Content starts
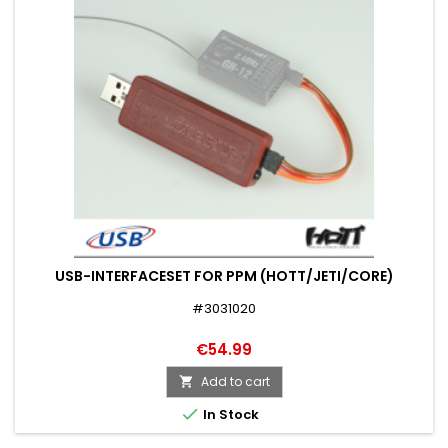
USB-INTERFACESET FOR PPM (HOTT/JETI/CORE)
#3031020
€54.99
Add to cart


In Stock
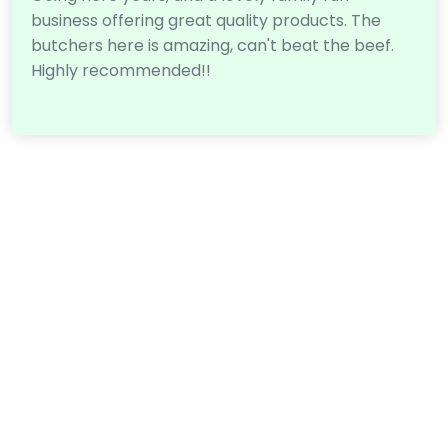
business offering great quality products. The
butchers here is amazing, can't beat the beef.
Highly recommended!!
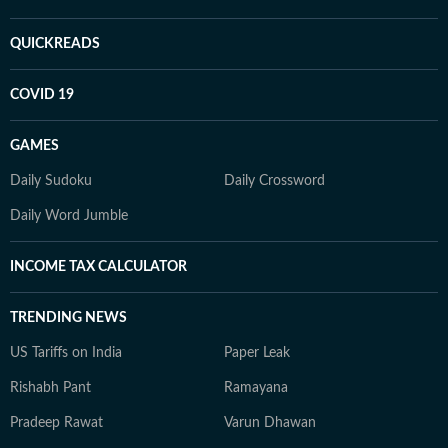
QUICKREADS
COVID 19
GAMES
Daily Sudoku
Daily Crossword
Daily Word Jumble
INCOME TAX CALCULATOR
TRENDING NEWS
US Tariffs on India
Paper Leak
Rishabh Pant
Ramayana
Pradeep Rawat
Varun Dhawan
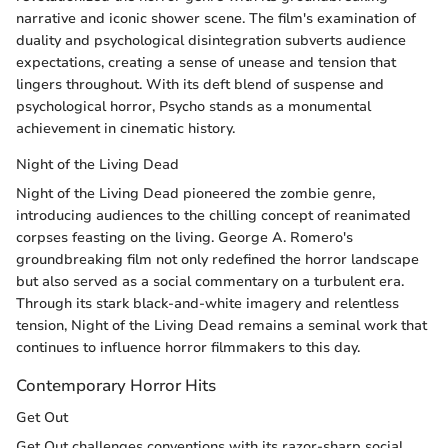
narrative and iconic shower scene. The film's examination of
duality and psychological disintegration subverts audience
expectations, creating a sense of unease and tension that
lingers throughout. With its deft blend of suspense and
psychological horror, Psycho stands as a monumental
achievement in cinematic history.
Night of the Living Dead
Night of the Living Dead pioneered the zombie genre,
introducing audiences to the chilling concept of reanimated
corpses feasting on the living. George A. Romero's
groundbreaking film not only redefined the horror landscape
but also served as a social commentary on a turbulent era.
Through its stark black-and-white imagery and relentless
tension, Night of the Living Dead remains a seminal work that
continues to influence horror filmmakers to this day.
Contemporary Horror Hits
Get Out
Get Out challenges conventions with its razor-sharp social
Content ends
What is expected: Whenever a line of the records above contains the word "psychological", it counts toward the total; give that total alone.

Solution to this exercise: 2